The digestive system or gut is a group of organs that includes the mouth, esophagus, stomach, pancreas, liver, gallbladder, small intestine, colon, and rectum.
A person has 300-500 species of bacteria in their digestive tract, and many of them are essential to our body to keep it healthy. This group of microorganisms is referred to as the ‘microbiome.’
Your microbiome is so crucial to your overall health that it is now practically considered another organ inside your body. The number of good gut bacteria in your microbiome can dictate the aging process, digestion, immune system, protection against certain diseases, brain function, and even your mood. You must keep your digestive system in good working order.
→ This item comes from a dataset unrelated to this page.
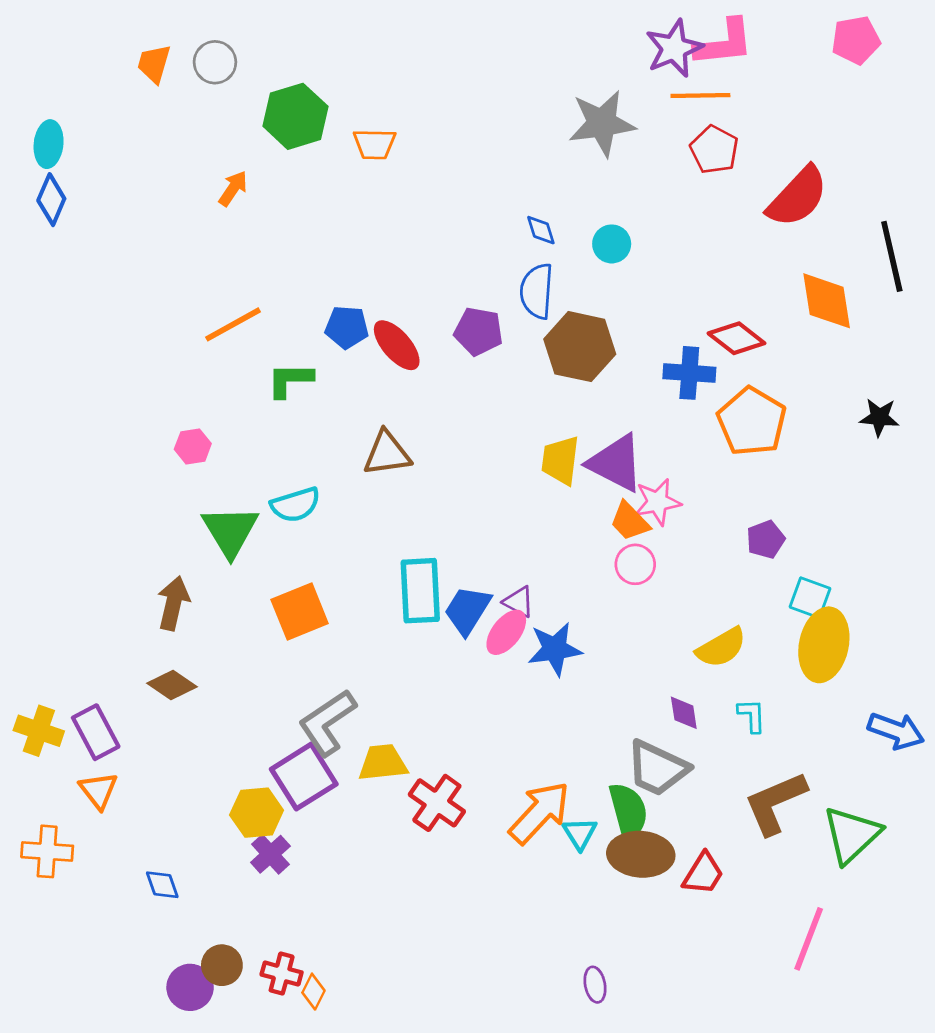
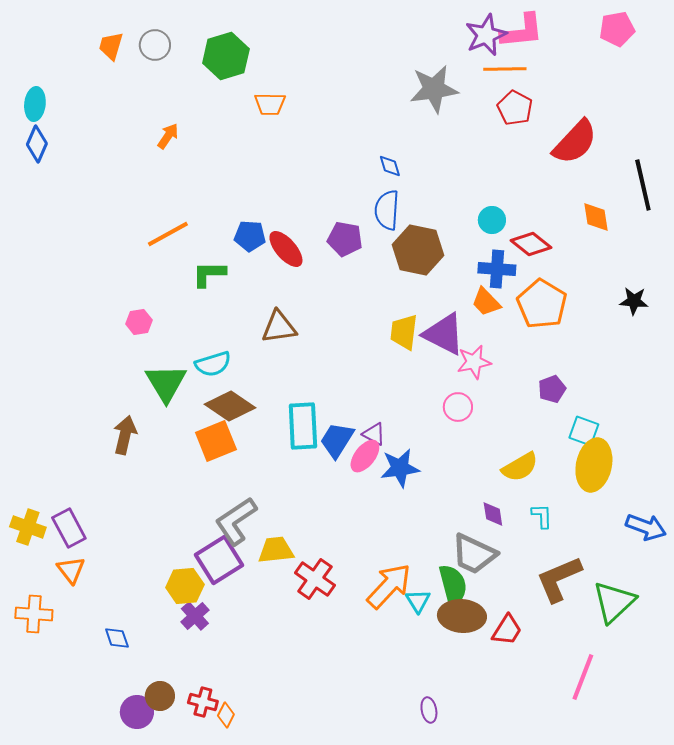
green hexagon: (295, 116) -> (226, 56), moved
cyan circle: (612, 244) -> (492, 220), moved
orange diamond: (827, 301) -> (596, 217), size x0.7
orange trapezoid: (630, 521) -> (486, 302), moved
brown diamond: (172, 685) -> (230, 406), moved, size x1.4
A healthy diet is also important to help reduce the risk of developing certain long-term diseases such as diabetes, heart disease, and strokes. It may also reduce the risk of developing certain conditions such as bowel cancer and Crohn’s disease which may result in the end of the bowel being diverted through an opening in the stomach known as a stoma. This operation is known as a colostomy. Feces exit the body through the stoma and gather in a bag. The stoma needs to be kept clean and irritation-free by applying an ostomy powder or paste. Keep your gut healthy by eating a diet high in fiber.
Prebiotics and Probiotics
These are live microorganisms isolated from humans and then cultured in a lab to be used as a supplement. When we ingest them (whether in food or supplement form), they survive in the gut and benefit us like the good bacteria we naturally have. Prebiotics and probiotics are microorganisms – probiotics being like the live bacteria we naturally have in our gut, and prebiotics being the food for these microorganisms to live on. Probiotics can be taken in synthetic supplement form or found in fermented foods such as yogurt and sauerkraut. Prebiotics are found in foods such as fruit, vegetables, potatoes, and bananas.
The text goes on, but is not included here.